Wednesday, 7 December 2011

Number of Tigers died or killed in India in 2011: Report

Written by Anil Singh

It’s often said that the Government always stops just at revealing the increase in the number of endangered animals during a time frame; and never discloses the number of animals died or killed during the same time period.

But NGOs and conservationists are always putting good work to extract that info from the Government.

According to statistics collated by a prominent wildlife NGO, Fifty-one tigers have died in different states of India between January 1, 2011 and December 5, 2011. A tigress shot dead outside Kaziranga Park in Assam on Monday is the latest addition to the list.
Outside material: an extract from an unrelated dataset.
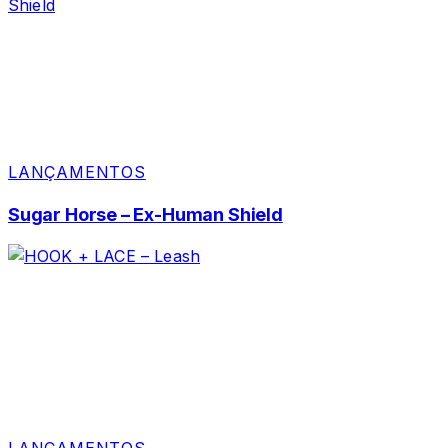
LANÇAMENTOS
Sugar Horse – Ex-Human Shield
State-wise break of the Tigers killed (Figures provided by Wildlife Protection Society of India):

1) Uttarakhand ______14 tigers (Highest in a single state)
2) Karnataka__________6 Tigers
3) Maharashtra___________5 Tigers
4) Madhya Pradesh_______5 Tigers

Reasons for the Tiger Deaths:

When it comes to tiger deaths, everyone seems to be killing them, one pretext of the other or for one reason for the other.

Poaching, road accident, electrocution, infighting and fight with other animals are some of the reasons for the deaths. Some tigers died of natural causes and diseases too. A few were killed by villagers, police and the forest department.

Why are Tigers being killed:

Although reasons for their killing are many, which is amply refelected by the list of the killers given above; but poaching is the primary reason. Poachers, who are still active in various Tiger protected areas in the country, kill the animal (Royal Bengal Tiger) for its Skin, Whiskers (moustache), teeth, bones, skulls and claws.

The states of Manipur, Orissa, Maharashtra and Uttarakhand have distinguished themselves as the hubs of the tiger product trafficking this year.

The Journey So Far:

The tiger census figures released officially in Jan 2008, showed a mere 1,411 tigers alive as compared to 3,508 in 1997, a drastic drop of 60%. According to fresh government estimates in March 2011, the number now is anywhere between 1,571 and 1,875; the average working out to 1,706.